# To do:
Examine each line of the data, and copy the ones containing "entertainment".
[[ Dataset excerpts open ]]
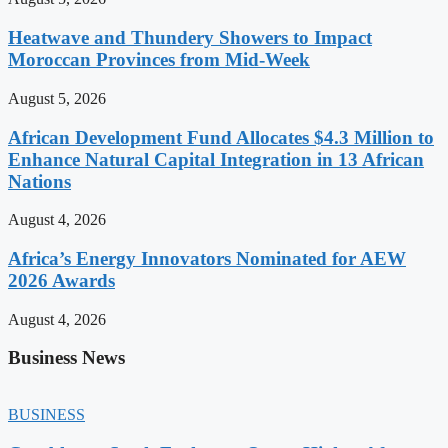
Heatwave and Thundery Showers to Impact
Moroccan Provinces from Mid-Week
August 5, 2026
African Development Fund Allocates $4.3 Million to
Enhance Natural Capital Integration in 13 African
Nations
August 4, 2026
Africa’s Energy Innovators Nominated for AEW
2026 Awards
August 4, 2026
Business News
BUSINESS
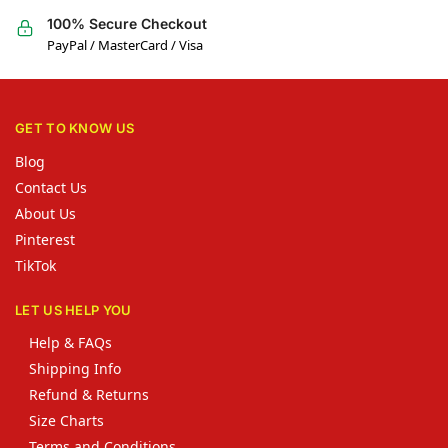
100% Secure Checkout
PayPal / MasterCard / Visa
GET TO KNOW US
Blog
Contact Us
About Us
Pinterest
TikTok
LET US HELP YOU
Help & FAQs
Shipping Info
Refund & Returns
Size Charts
Terms and Conditions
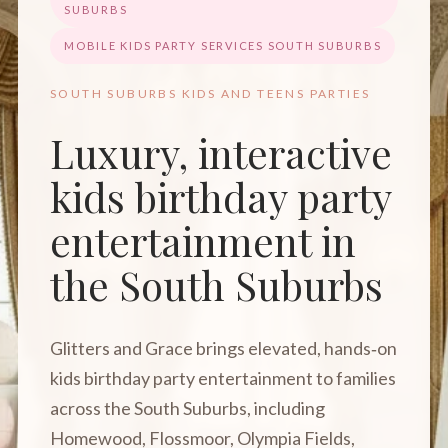
SUBURBS
MOBILE KIDS PARTY SERVICES SOUTH SUBURBS
SOUTH SUBURBS KIDS AND TEENS PARTIES
Luxury, interactive
kids birthday party
entertainment in
the South Suburbs
Glitters and Grace brings elevated, hands‑on
kids birthday party entertainment to families
across the South Suburbs, including
Homewood, Flossmoor, Olympia Fields,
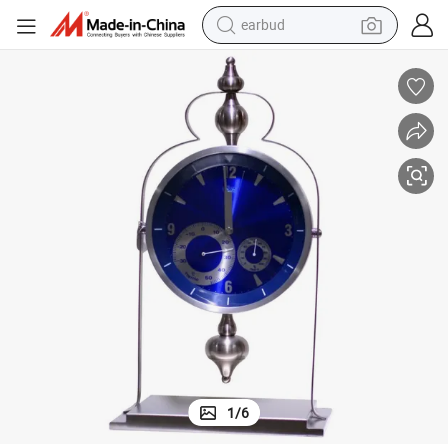
earbud
alloy wheel
wheel loader
reagent
crawler excavator
farm tractor
tshirt
container house
1
/
6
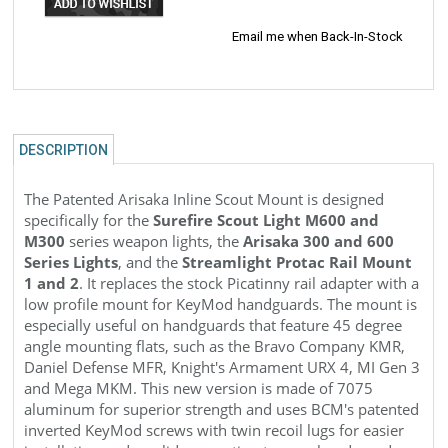
Email me when Back-In-Stock
DESCRIPTION
The Patented Arisaka Inline Scout
Mount is designed
specifically for the
Surefire Scout Light M600 and
M300
series weapon lights, the
Arisaka 300 and 600
Series Lights
, and the
Streamlight Protac Rail Mount
1 and 2
. It replaces the stock Picatinny rail adapter with a
low profile mount for KeyMod handguards. The mount is
especially useful on handguards that feature 45 degree
angle mounting flats, such as the Bravo Company KMR,
Daniel Defense MFR, Knight's Armament URX 4, MI Gen 3
and Mega MKM. This new version is made of 7075
aluminum for superior strength and uses
BCM's patented
inverted KeyMod screws with twin recoil lugs for easier
installation and a solid connection to your handguard.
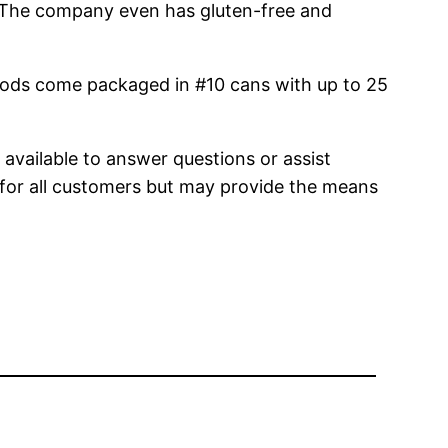
s! The company even has gluten-free and
oods come packaged in #10 cans with up to 25
 available to answer questions or assist
l for all customers but may provide the means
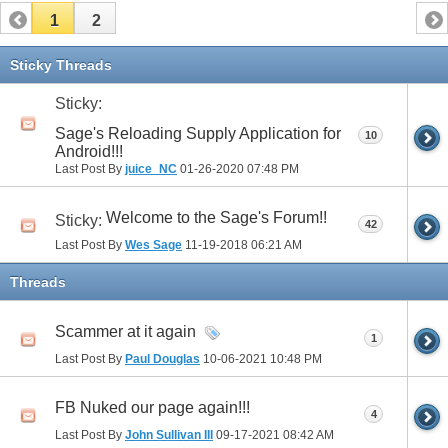
1
2
Sticky Threads
Sticky:
Sage's Reloading Supply Application for
10
Android!!!
Last Post By
juice_NC
01-26-2020
07:48 PM
Welcome to the Sage's Forum!!
Sticky:
42
Last Post By
Wes Sage
11-19-2018
06:21 AM
Threads
Scammer at it again
1
Last Post By
Paul Douglas
10-06-2021
10:48 PM
FB Nuked our page again!!!
4
Last Post By
John Sullivan III
09-17-2021
08:42 AM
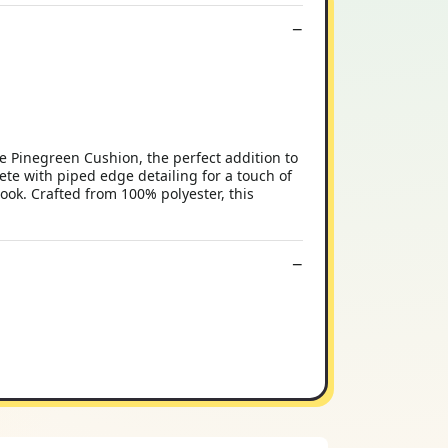
 Pinegreen Cushion, the perfect addition to
ete with piped edge detailing for a touch of
look. Crafted from 100% polyester, this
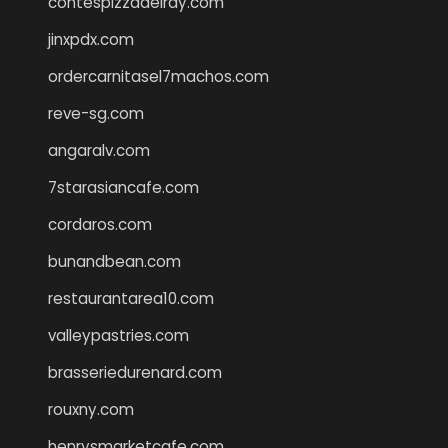
contespizzadelray.com
jinxpdx.com
ordercarnitasel7machos.com
reve-sg.com
angaralv.com
7starasiancafe.com
cordaros.com
bunandbean.com
restaurantarea10.com
valleypastries.com
brasseriedurenard.com
rouxny.com
henrysmarketcafe.com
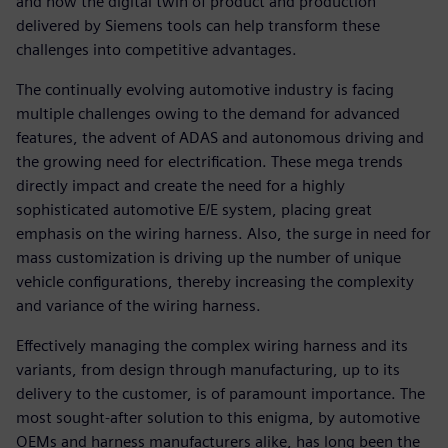
and how the digital twin of product and production
delivered by Siemens tools can help transform these
challenges into competitive advantages.
The continually evolving automotive industry is facing
multiple challenges owing to the demand for advanced
features, the advent of ADAS and autonomous driving and
the growing need for electrification. These mega trends
directly impact and create the need for a highly
sophisticated automotive E/E system, placing great
emphasis on the wiring harness. Also, the surge in need for
mass customization is driving up the number of unique
vehicle configurations, thereby increasing the complexity
and variance of the wiring harness.
Effectively managing the complex wiring harness and its
variants, from design through manufacturing, up to its
delivery to the customer, is of paramount importance. The
most sought-after solution to this enigma, by automotive
OEMs and harness manufacturers alike, has long been the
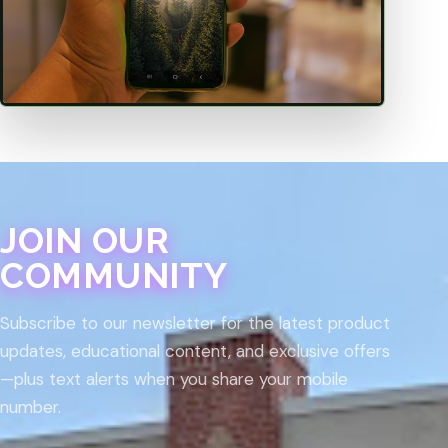
JOIN OUR
COMMUNITY
Subscribe to our newsletter for the latest product
updates, educational content, and exclusive offers
—plus text alerts when you share your mobile
number.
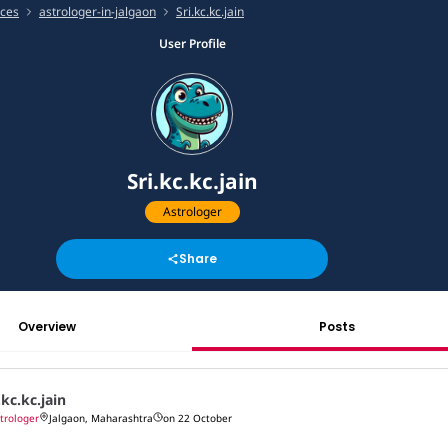
ices
astrologer-in-jalgaon
Sri.kc.kc.jain
User Profile
Sri.kc.kc.jain
Astrologer
Share
Overview
Posts
.kc.kc.jain
trologer
Jalgaon, Maharashtra
on 22 October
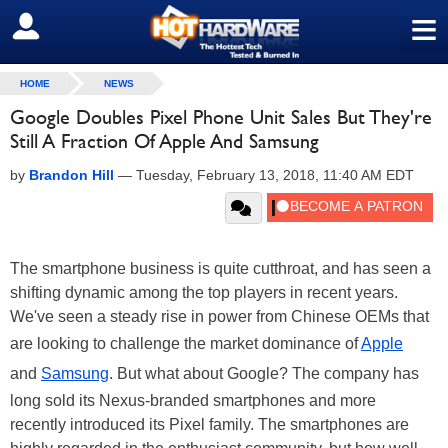
≡
SIGN OUT
HOME
NEWS
Google Doubles Pixel Phone Unit Sales But They're
Still A Fraction Of Apple And Samsung
by
Brandon Hill
—
Tuesday, February 13, 2018, 11:40 AM EDT
The smartphone business is quite cutthroat, and has seen a
shifting dynamic among the top players in recent years.
We've seen a steady rise in power from Chinese OEMs that
are looking to challenge the market dominance of
Apple
and
Samsung
. But what about Google? The company has
long sold its Nexus-branded smartphones and more
recently introduced its Pixel family. The smartphones are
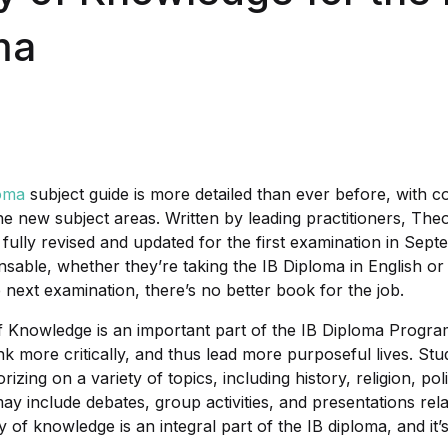
ma
oma
subject guide is more detailed than ever before, with 
the new subject areas. Written by leading practitioners, Th
 fully revised and updated for the first examination in Sep
spensable, whether they’re taking the IB Diploma in English or
 next examination, there’s no better book for the job.
 Knowledge is an important part of the IB Diploma Program
nk more critically, and thus lead more purposeful lives. St
rizing on a variety of topics, including history, religion, po
may include debates, group activities, and presentations rel
 of knowledge is an integral part of the IB diploma, and it’s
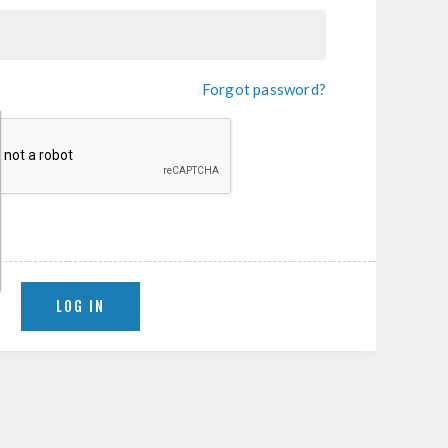
Forgot password?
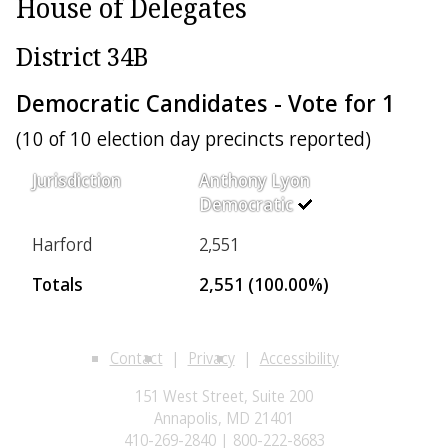
House of Delegates
District 34B
Democratic Candidates - Vote for 1
(10 of 10 election day precincts reported)
Jurisdiction
Anthony Lyon
Democratic
Harford
2,551
Totals
2,551 (100.00%)
Contact
Privacy
Accessibility
151 West Street, Suite 200
Annapolis, MD 21401
410-269-2840 | 800-222-8683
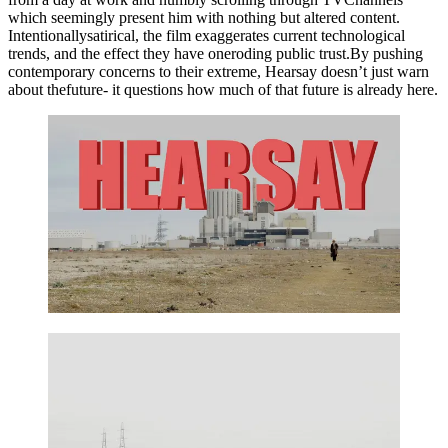
which seemingly present him with nothing but altered content.
Intentionallysatirical, the film exaggerates current technological
trends, and the effect they have oneroding public trust.By pushing
contemporary concerns to their extreme, Hearsay doesn’t just warn
about thefuture- it questions how much of that future is already here.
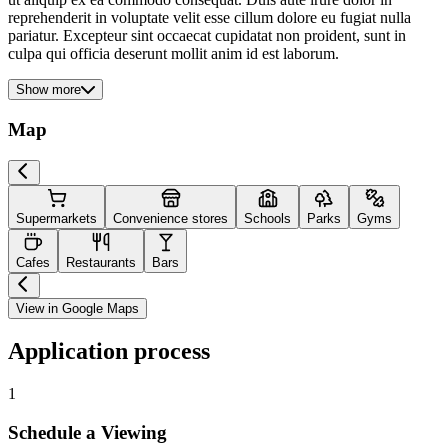
reprehenderit in voluptate velit esse cillum dolore eu fugiat nulla
pariatur. Excepteur sint occaecat cupidatat non proident, sunt in
culpa qui officia deserunt mollit anim id est laborum.
Show more
Map
Supermarkets
Convenience stores
Schools
Parks
Gyms
Cafes
Restaurants
Bars
View in Google Maps
Application process
1
Schedule a Viewing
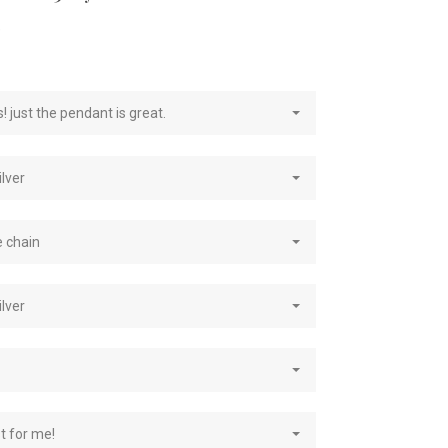
e
! just the pendant is great.
ilver
e chain
ilver
st for me!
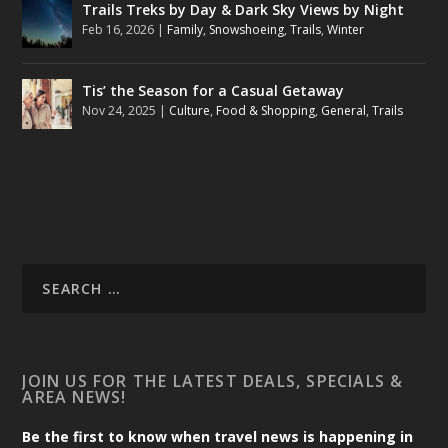
Trails Treks by Day & Dark Sky Views by Night
Feb 16, 2026
|
Family
,
Snowshoeing
,
Trails
,
Winter
Tis’ the Season for a Casual Getaway
Nov 24, 2025
|
Culture
,
Food & Shopping
,
General
,
Trails
JOIN US FOR THE LATEST DEALS, SPECIALS &
AREA NEWS!
Be the first to know when travel news is happening in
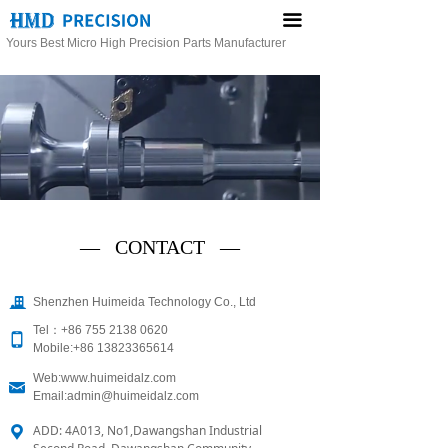
끀
Yours Best Micro High Precision Parts Manufacturer
— CONTACT —
끉
Shenzhen Huimeida Technology Co., Ltd
Tel：+86 755 2138 0620
넓
Mobile:+86 13823365614
Web:www.huimeidalz.com
낂
Email:admin@huimeidalz.com
ADD: 4A013, No1,Dawangshan Industrial
끇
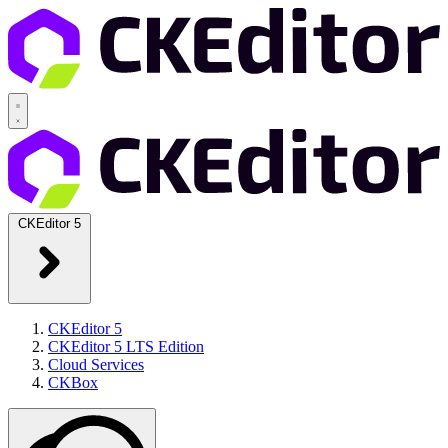
CKEditor 5
CKEditor 5
CKEditor 5 LTS Edition
Cloud Services
CKBox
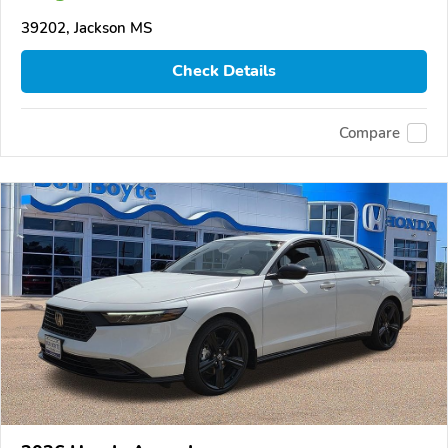
39202, Jackson MS
Check Details
Compare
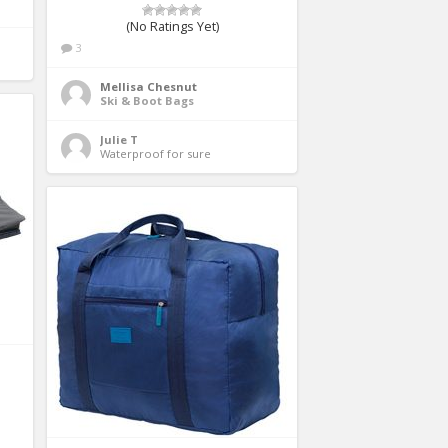
(No Ratings Yet)
3
Mellisa Chesnut
Ski & Boot Bags
Julie T
Waterproof for sure 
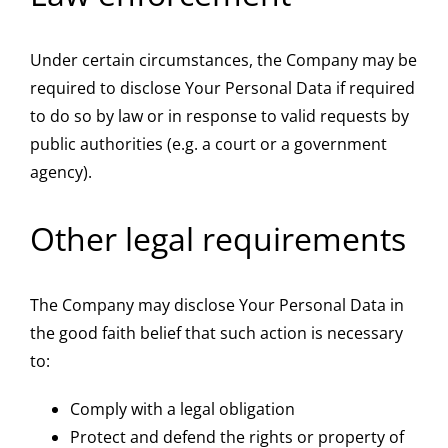
Under certain circumstances, the Company may be
required to disclose Your Personal Data if required
to do so by law or in response to valid requests by
public authorities (e.g. a court or a government
agency).
Other legal requirements
The Company may disclose Your Personal Data in
the good faith belief that such action is necessary
to:
Comply with a legal obligation
Protect and defend the rights or property of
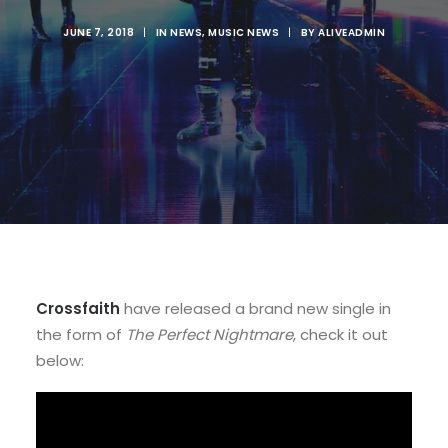
JUNE 7, 2018
|
IN
NEWS
,
MUSIC NEWS
|
BY
ALIVEADMIN
Crossfaith
have released a brand new single in
the form of
The Perfect Nightmare
, check it out
below:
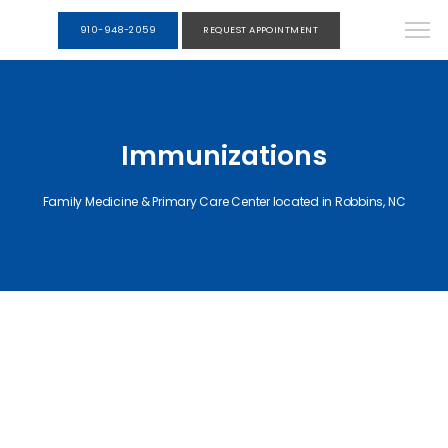
910-948-2059
REQUEST APPOINTMENT
Immunizations
Family Medicine & Primary Care Center located in Robbins, NC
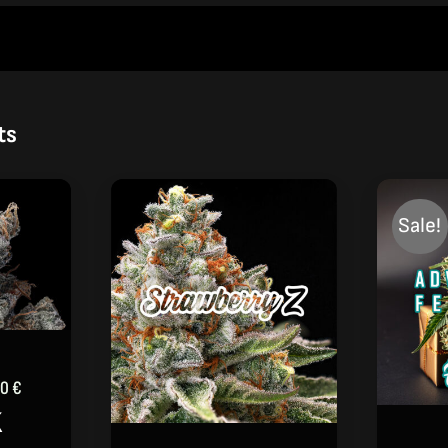
ts
Sale!
Price
00
€
range:
K
39,00 €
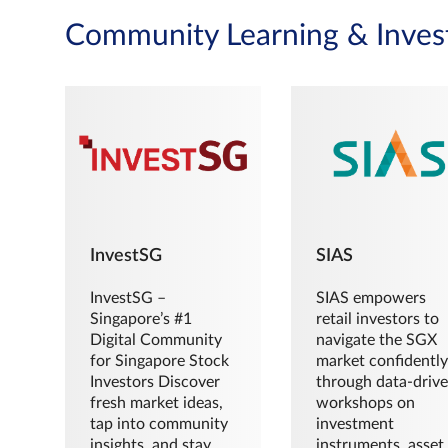
Community Learning & Inves
InvestSG
SIAS
InvestSG –
SIAS empowers
Singapore’s #1
retail investors to
Digital Community
navigate the SGX
for Singapore Stock
market confidently
Investors Discover
through data-driv
fresh market ideas,
workshops on
tap into community
investment
insights, and stay
instruments, asset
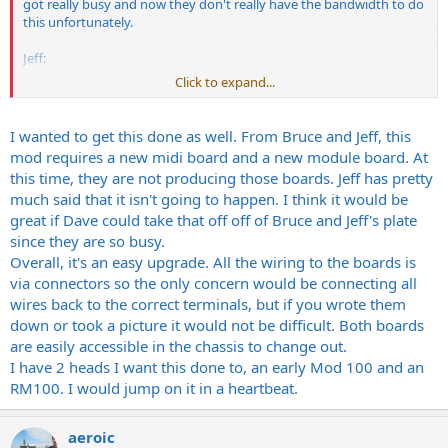
got really busy and now they don't really have the bandwidth to do
this unfortunately.
Jeff:
Click to expand...
Would you be willing to let someone like Dave Friedman in on how
to do this mod, because I know some people like myself would be
MORE THAN WILLING to pay SOMEONE to do this mod if you guys
I wanted to get this done as well. From Bruce and Jeff, this
can't. I really want a 100-watt head w/ my Dual channels!!!! Dave has
mod requires a new midi board and a new module board. At
done a lot of work with the Randall heads anyways. The MIDI mod
this time, they are not producing those boards. Jeff has pretty
shouldn't be that big of a deal for him. That would be a really nice
much said that it isn't going to happen. I think it would be
thing for people like me who want a 3-module head, but can't find a
great if Dave could take that off off of Bruce and Jeff's plate
dual channel Mod100.
since they are so busy.
Eric
Overall, it's an easy upgrade. All the wiring to the boards is
via connectors so the only concern would be connecting all
wires back to the correct terminals, but if you wrote them
down or took a picture it would not be difficult. Both boards
are easily accessible in the chassis to change out.
I have 2 heads I want this done to, an early Mod 100 and an
RM100. I would jump on it in a heartbeat.
aeroic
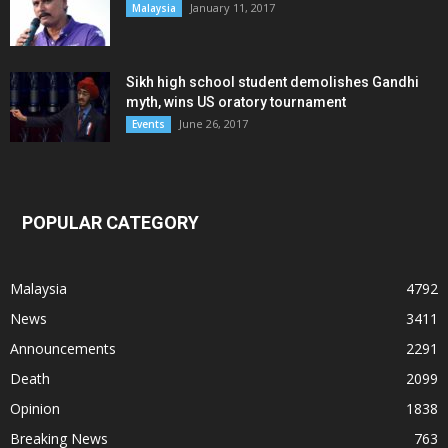
January 11, 2017
Malaysia
Sikh high school student demolishes Gandhi
myth, wins US oratory tournament
June 26, 2017
Events
POPULAR CATEGORY
Malaysia
4792
News
3411
Announcements
2291
Death
2099
Opinion
1838
Breaking News
763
[[ Dataset excerpts closed ]]
# Solution below:
entertainment in
kids birthday party entertainment to families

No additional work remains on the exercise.